Per evitare un trattamento eccessivamente sanzionatorio e, considerato “naturale” il comportamento in forza del quale l’autore del reato reimpiega i proventi di attività delittuose, il legislatore italiano ha limitato la punibilità del reimpiego di tali proventi ai soli casi di loro investimento in attività: economiche, finanziarie, speculative, imprenditoriali, disponendo – per contro – al quarto comma dell’art. 648 ter 1 che non sono punibili le condotte per cui denaro, beni e altre utilità vengano destinate alla mera utilizzazione o al godimento personale. Concetti che dovranno essere riempiti di contenuto dalla giurisprudenza. La Cassazione si è già espressa sull’esclusione del concorso tra autoriciclaggio e associazione di tipo mafioso (ex art. 416 bis cp). Fatta salva la previsione di circostanze attenuanti (di cui una, avente carattere speciale) e aggravanti, la pena prevista per questa nuova fattispecie delittuosa è la reclusione da due a otto anni e la multa da 5’000 a 25’000 euro.
Ad ogni modo è prevista la confisca dei proventi che costituiscano profitto o prodotto, salvo che essi appartengano a persone estranee al reato e, se ciò non è possibile, il giudice ne dispone la confisca – anche per interposta persona – per un valore equivalente.

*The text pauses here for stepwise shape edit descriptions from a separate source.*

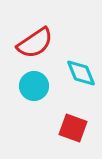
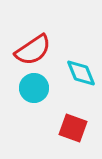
red semicircle: moved 2 px left, 7 px down
cyan circle: moved 2 px down
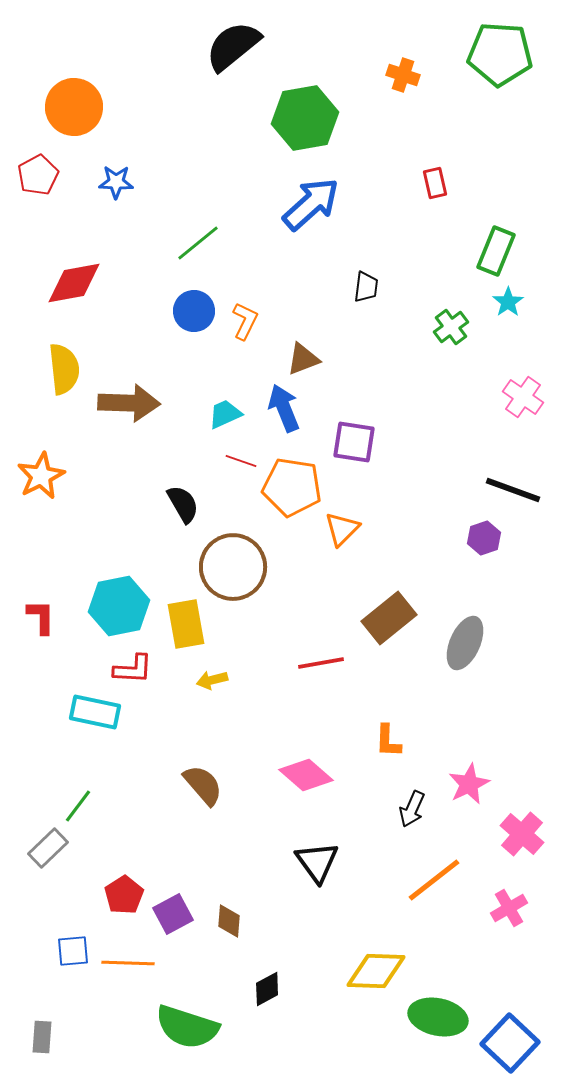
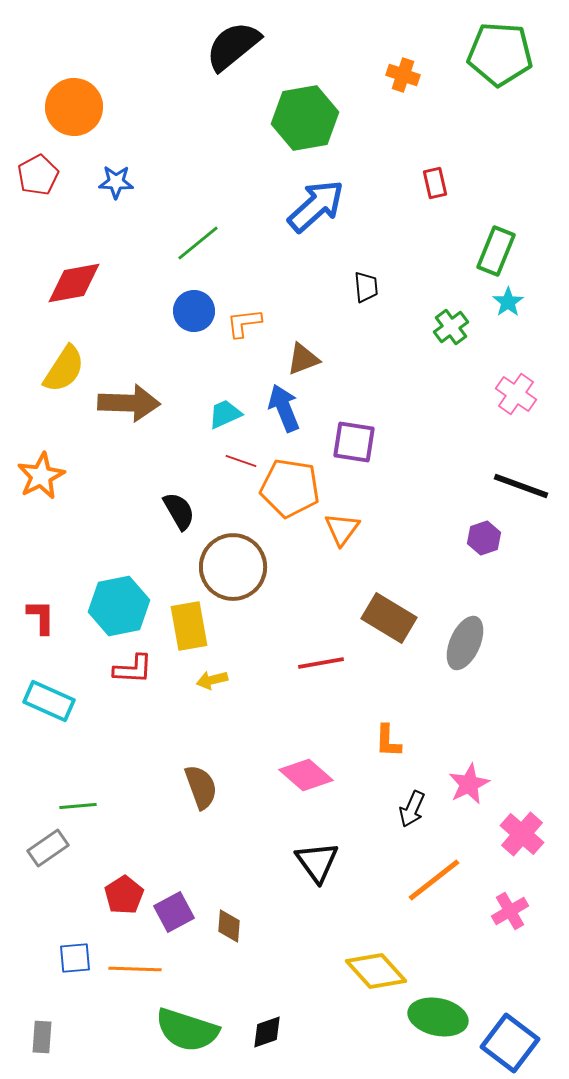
blue arrow at (311, 204): moved 5 px right, 2 px down
black trapezoid at (366, 287): rotated 12 degrees counterclockwise
orange L-shape at (245, 321): moved 1 px left, 2 px down; rotated 123 degrees counterclockwise
yellow semicircle at (64, 369): rotated 39 degrees clockwise
pink cross at (523, 397): moved 7 px left, 3 px up
orange pentagon at (292, 487): moved 2 px left, 1 px down
black line at (513, 490): moved 8 px right, 4 px up
black semicircle at (183, 504): moved 4 px left, 7 px down
orange triangle at (342, 529): rotated 9 degrees counterclockwise
brown rectangle at (389, 618): rotated 70 degrees clockwise
yellow rectangle at (186, 624): moved 3 px right, 2 px down
cyan rectangle at (95, 712): moved 46 px left, 11 px up; rotated 12 degrees clockwise
brown semicircle at (203, 785): moved 2 px left, 2 px down; rotated 21 degrees clockwise
green line at (78, 806): rotated 48 degrees clockwise
gray rectangle at (48, 848): rotated 9 degrees clockwise
pink cross at (509, 908): moved 1 px right, 3 px down
purple square at (173, 914): moved 1 px right, 2 px up
brown diamond at (229, 921): moved 5 px down
blue square at (73, 951): moved 2 px right, 7 px down
orange line at (128, 963): moved 7 px right, 6 px down
yellow diamond at (376, 971): rotated 46 degrees clockwise
black diamond at (267, 989): moved 43 px down; rotated 9 degrees clockwise
green semicircle at (187, 1027): moved 3 px down
blue square at (510, 1043): rotated 6 degrees counterclockwise
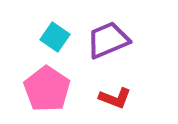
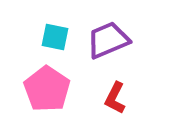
cyan square: rotated 24 degrees counterclockwise
red L-shape: rotated 96 degrees clockwise
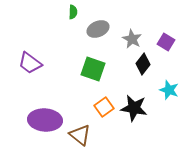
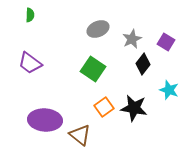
green semicircle: moved 43 px left, 3 px down
gray star: rotated 18 degrees clockwise
green square: rotated 15 degrees clockwise
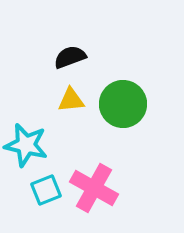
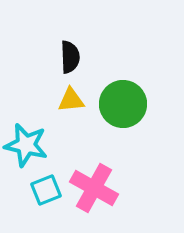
black semicircle: rotated 108 degrees clockwise
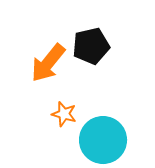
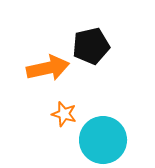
orange arrow: moved 5 px down; rotated 141 degrees counterclockwise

In sede d’appello, comunque, non s’intravede spazio per una valida invocazione della nuova disposizione italiana e di una recente sentenza di Cassazione italiana n. seconda sezione penale 22 ottobre 2014 n. 43881, in materia di riciclaggio, da cui si ricava la seguente massima: “il delitto in parola si ravvisa anche nella condotta di mero trasferimento del denaro di provenienza delittuosa da un contro corrente all´atro” poiché ciò costituisce un ostacolo alla tracciabilità del denaro”. Vi è da precisare, inoltre, che il valore di causa su cui Cassazione si è pronunciata, superava abbondantemente i 3’000’000.00 di euro. Nondimeno, s’invoca il dovere di adottare tutte le misure necessarie al recepimento dei nuovi articoli del codice penale svizzero 305 bis (“Riciclaggio”) e 305 ter (“Carente diligenza in operazioni finanziarie e diritto di comunicazione”). A prescindere dal principio di non retroattività posto a presidio del diritto penale e giacché la nuova formulazione degli artt. 305 bis e ter non è ancora entrata in vigore, non si riscontra correlazione tra il rischio reputazione, il reato di riciclaggio e il diritto del cliente della banca di chiedere e ottenere restituzione dei propri averi.
La seconda Camera civile del Tribunale d’Appello conferma così, la decisione del primo giudice, mentre intorno imperversa “il ravvedimento operoso” e riconoscendo che in questo clima di forti tensioni, pur nel rispetto della legalità e delle convenzioni, è necessario evitare uno stato dilagante, diffuso e indiscriminato di allarmismo.